With the BJP emerging as a key challenger in the state, it will be interesting to see how KCR will devise a strategy to counter the saffron surge. Some political analysts see KCR’s move of turning the TRS into BRS as part of the strategy.
They believe KCR may play the son of the soil card by seeking a mandate for a big role in national politics to embark on his mission to bring a qualitative change in the nation’s polity.
The BRS chief is already trying to hardsell the Telangana model by getting leaders from various states to Hyderabad to talk about Rythu Bandhu and other schemes of Telangana.
“KCR is countering the BJP’s Modi model of governance. He calls it a golmal model and is trying to project the Telangana model,” observed political observer Palwai Raghavendra Reddy.
At every meeting, KCR highlights how Telangana has become a model state with the highest per capita income, with one of the highest per capita power consumption, a growth rate which is much higher than the national average and innovative schemes for farmers, Dalits and other sections of the society.
Political observers feel KCR needs such a narrative as there will be strong anti-incumbency with the opposition questioning him about the promises he failed to keep.
This time, BRS will be facing new opponents like the YSR Telangana Party (YSRTP) headed by Y. S. Sharmila, sister of Andhra Pradesh Chief Minister Y. S. Jagan Mohan Reddy and the Jana Sena Party (JSP) headed by actor-politician Pawan Kalyan.
The Bahujan Samaj Party (BSP) is also likely to enter the field with new vigour under the leadership of R. S. Praveen Kumar, who took voluntary retirement from the Indian Police Service (IPS) to join politics.
With the Telangana sentiment not in play in the manner it was seen in previous elections, the Telugu Desam Party (TDP) headed by former Andhra Pradesh chief minister N. Chandrababu Naidu is also expected to flex its muscles to regain lost ground in Telangana.
The BRS, which fought earlier elections on its own, is likely to have an alliance with the Left parties. There was indication to this effect when the Left parties extended support to the BRS in the by-election to the Munugode Assembly seat late last year.

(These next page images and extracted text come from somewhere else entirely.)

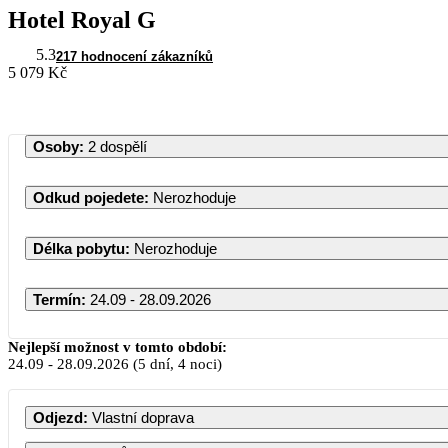
Hotel Royal G
5.3
217 hodnocení zákazníků
5 079 Kč
Osoby
:
2 dospělí
Odkud pojedete
:
Nerozhoduje
Délka pobytu
:
Nerozhoduje
Termín
:
24.09 - 28.09.2026
Září 202
Nejlepší možnost v tomto období:
24.09
-
28.09.2026
(5 dní, 4 noci)
PO
ÚT
ST
ČT
Odjezd
:
Vlastní doprava
1
2
3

The BRS with its Dalit Bandhu scheme and various other measures will be hoping to receive full support from the Dalits, who constitute 10 per cent of the voters. Muslims, who are also about 10 per cent of the electorate, may once again back the BRS. “If BRS gets support of 10-15 per cent voters from the remaining 80 per cent, it will retain power comfortably,” said an analyst.
Though the BRS appears to have lost the support of the politically influential Reddy community, the votes may get divided between the BJP, Congress and others. The same is likely to happen with the backward classes, who constitute 50 per cent of the voters.

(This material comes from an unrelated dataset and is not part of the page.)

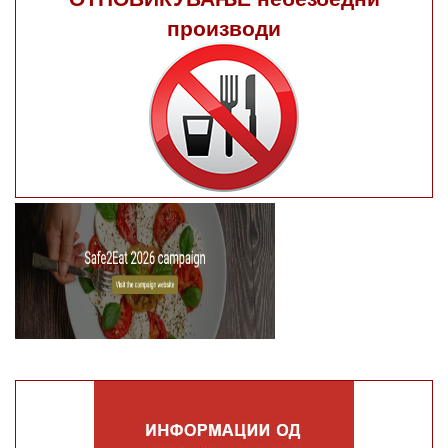
производи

Unfazed by the BJP’s emergence as the main challenger, KCR remains confident that the BRS will retain power by winning more than 100 seats in the 119-member Assembly.

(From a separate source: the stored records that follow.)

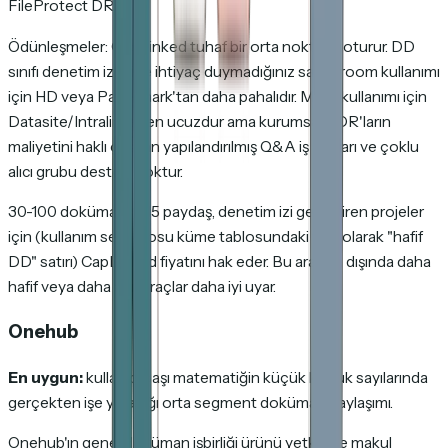
FileProtect DRM).
Ödünleşmeler: CapLinked tuhaf bir orta noktada oturur. DD
sınıfı denetim izlerine ihtiyaç duymadığınız sales-room kullanımı
için HD veya Papermark'tan daha pahalıdır. M&A kullanımı için
Datasite/Intralinks'ten ucuzdur ama kurumsal VDR'ların
maliyetini haklı çıkaran yapılandırılmış Q&A iş akışları ve çoklu
alıcı grubu desteği yoktur.
30-100 doküman, 5-15 paydaş, denetim izi gerektiren projeler
için (kullanım senaryosu küme tablosundaki tam olarak "hafif
DD" satırı) CapLinked fiyatını hak eder. Bu aralığın dışında daha
hafif veya daha ağır araçlar daha iyi uyar.
Onehub
En uygun:
kullanıcı başı matematiğin küçük koltuk sayılarında
gerçekten işe yaradığı orta segment doküman paylaşımı.
Onehub'ın genel doküman işbirliği ürünü yetkin ve makul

“The BRS party will win more than 100 in the next election,” he told a BRS general body meeting on April 27 to mark the party’s formation day.
“Coming to power again in Telangana is not a big task. The priority is to win more seats than before,” he told the participants including ministers, MPs and state legislators.
The BRS had bagged 63 seats in the 2014 election and improved its tally to 88 in 2018. With the defection of several MLAs including a dozen from the Congress, the BRS increased its strength to over 100.
KCR used the occasion to pull up some MLAs over complaints of wrongdoing against them. He warned them that if they did not mend their ways, they would be expelled from the party.
The BRS also asked the party leaders to take steps to reduce discontent among the cadre. He wanted them to educate the people about the government schemes, interact with them and mingle with them regularly.
BRS leaders remain hopeful that with the anti-incumbency votes getting divided among the Congress, BJP and other players, the BRS may not find it difficult to retain power.